In my opinion the PFT is a window into our lungs, but far from the full story. The bottom line is that it’s pretty easy for someone to tell if he or she can or cannot breathe. There really isn’t a grey area there. Signs of infection are also very apparent. Once a patient becomes comfortable with his or her body, it’s hard for an issue to sneak up on someone. It really just comes down to being honest with your health.
I’ve really only ever been surprised by my PFT number a handful of times since I switched over to adult care. I can say with near certainty that I could predict the outcome of my PFT test moments before actually doing it.

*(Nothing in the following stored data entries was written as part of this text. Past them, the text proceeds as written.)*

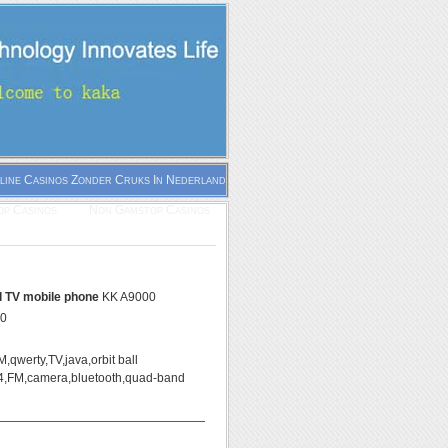
line Casinos Zonder Cruks In Nederland
p Casinos
Non Gamstop Casinos
ll TV mobile phone
KK A9000
00
,qwerty,TV,java,orbit ball
,FM,camera,bluetooth,quad-band
——————————————————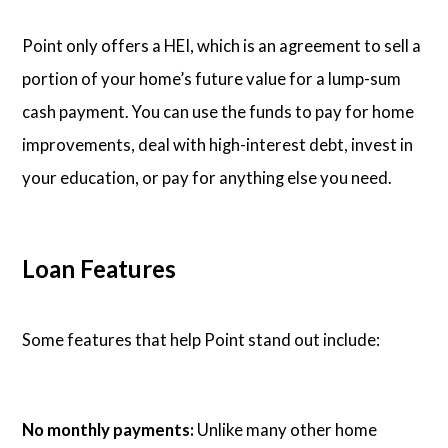
Point only offers a HEI, which is an agreement to sell a
portion of your home’s future value for a lump-sum
cash payment. You can use the funds to pay for home
improvements, deal with high-interest debt, invest in
your education, or pay for anything else you need.
Loan Features
Some features that help Point stand out include:
No monthly payments:
Unlike many other home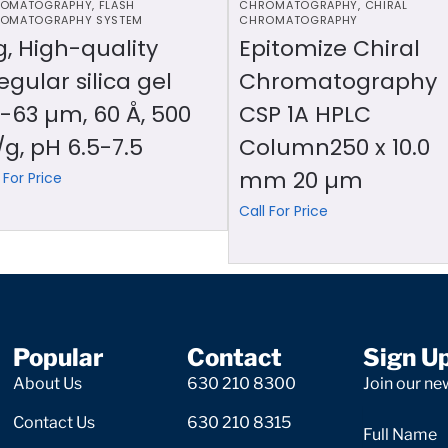
OMATOGRAPHY
,
FLASH
CHROMATOGRAPHY
,
CHIRAL
OMATOGRAPHY SYSTEM
CHROMATOGRAPHY
g, High-quality
Epitomize Chiral
regular silica gel
Chromatography
-63 µm, 60 Å, 500
CSP 1A HPLC
g, pH 6.5-7.5
Column250 x 10.0
mm 20 µm
 For Price
Call For Price
Popular
Contact
Sign U
About Us
630 210 8300
Join our new
Contact Us
630 210 8315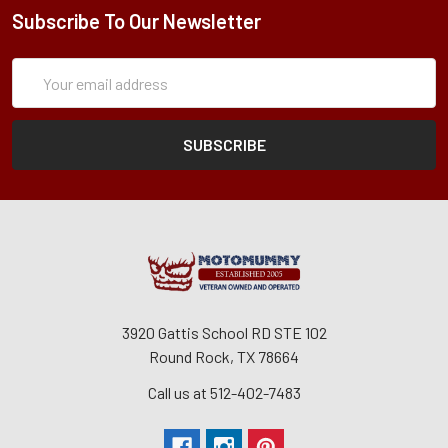
Subscribe To Our Newsletter
Subscription
Email
Form
Address
3920 Gattis School RD STE 102
Round Rock, TX 78664
Call us at 512-402-7483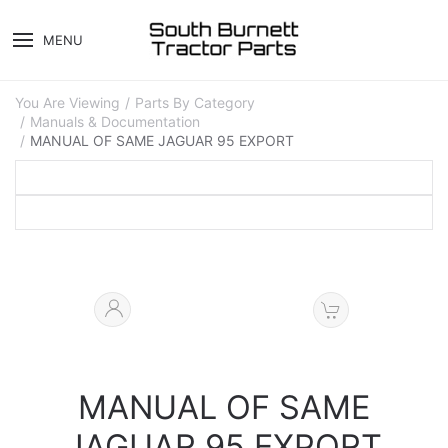
MENU
You Are Viewing
Parts By Category
Manuals & Documentation
MANUAL OF SAME JAGUAR 95 EXPORT
MANUAL OF SAME
JAGUAR 95 EXPORT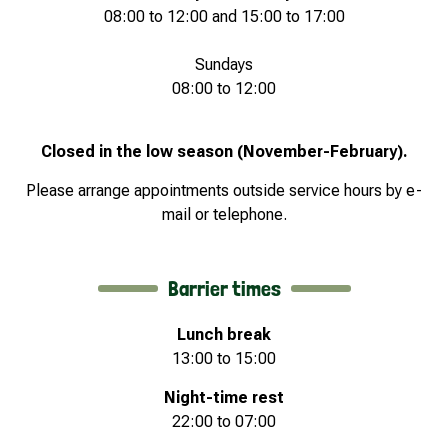
08:00 to 12:00 and 15:00 to 17:00
Sundays
08:00 to 12:00
Closed in the low season (November-February).
Please arrange appointments outside service hours by e-
mail or telephone.
Barrier times
Lunch break
13:00 to 15:00
Night-time rest
22:00 to 07:00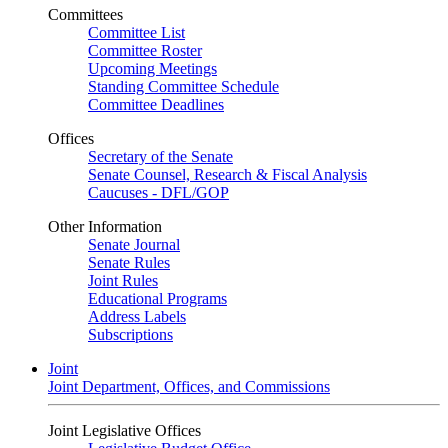
Committees
Committee List
Committee Roster
Upcoming Meetings
Standing Committee Schedule
Committee Deadlines
Offices
Secretary of the Senate
Senate Counsel, Research & Fiscal Analysis
Caucuses - DFL/GOP
Other Information
Senate Journal
Senate Rules
Joint Rules
Educational Programs
Address Labels
Subscriptions
Joint
Joint Department, Offices, and Commissions
Joint Legislative Offices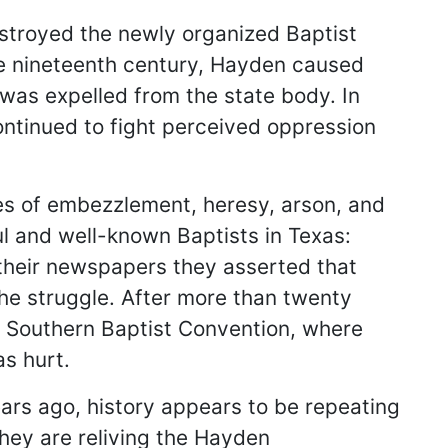
estroyed the newly organized Baptist
the nineteenth century, Hayden caused
was expelled from the state body. In
ontinued to fight perceived oppression
es of embezzlement, heresy, arson, and
l and well-known Baptists in Texas:
 their newspapers they asserted that
the struggle. After more than twenty
he Southern Baptist Convention, where
as hurt.
rs ago, history appears to be repeating
they are reliving the Hayden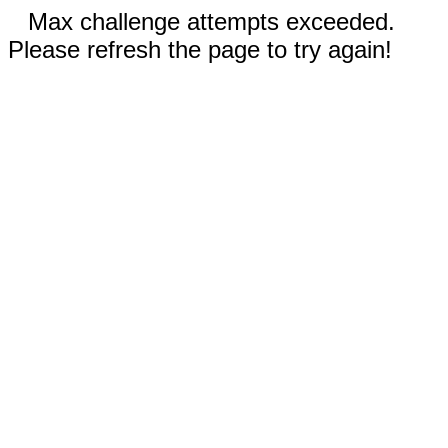
Max challenge attempts exceeded.
Please refresh the page to try again!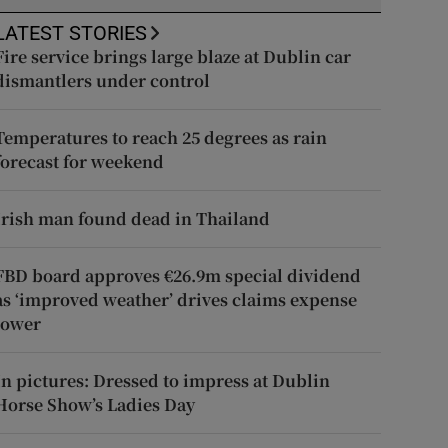
LATEST STORIES
Fire service brings large blaze at Dublin car
dismantlers under control
Temperatures to reach 25 degrees as rain
forecast for weekend
Irish man found dead in Thailand
FBD board approves €26.9m special dividend
as ‘improved weather’ drives claims expense
lower
In pictures: Dressed to impress at Dublin
Horse Show’s Ladies Day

To that point I rarely share my PFT numbers with anyone, if at all. I can’t remember the last time I told my PFT scores to my parents. When they ask how my PFT’s were at clinic I say, same, up or down. It’s not really an effort to shield them from the reality that my lungs are slowly declining; it’s because I know how to gauge my overall health. I tell my parents, friends, or whomever else about the overall outcome of my clinic visit, which also includes my weight, oxygen saturation, blood word, diabetes testing, the doctor listening to my lungs, an occasional X-Ray or anything else. I spare people the nitty gritty details.
Those are for me.
I know that I am able to have good clinic visits despite a down PFT score. Just like I am able to have bad clinic visits regardless of an up PFT score.
My overall health is the only thing that matters, not the score from a computer.
If you have PFT anxiety like Somer and I, you should talk to your doctor about it. Figure out a way to make the PFT a small part of the clinic visit, not the most important part. I’ve talked to far too many doctors about this, and the vast majority of them agree with me. Remember they are there to help you, and they want to make your visit as easy as possible for you so that can use the information available to help better yourself.
It’s kind of like the dentist. Everyone hates the dentist, but the dentist doesn’t hate you. They want your teeth to be clean regardless of how many Snickers you want to eat.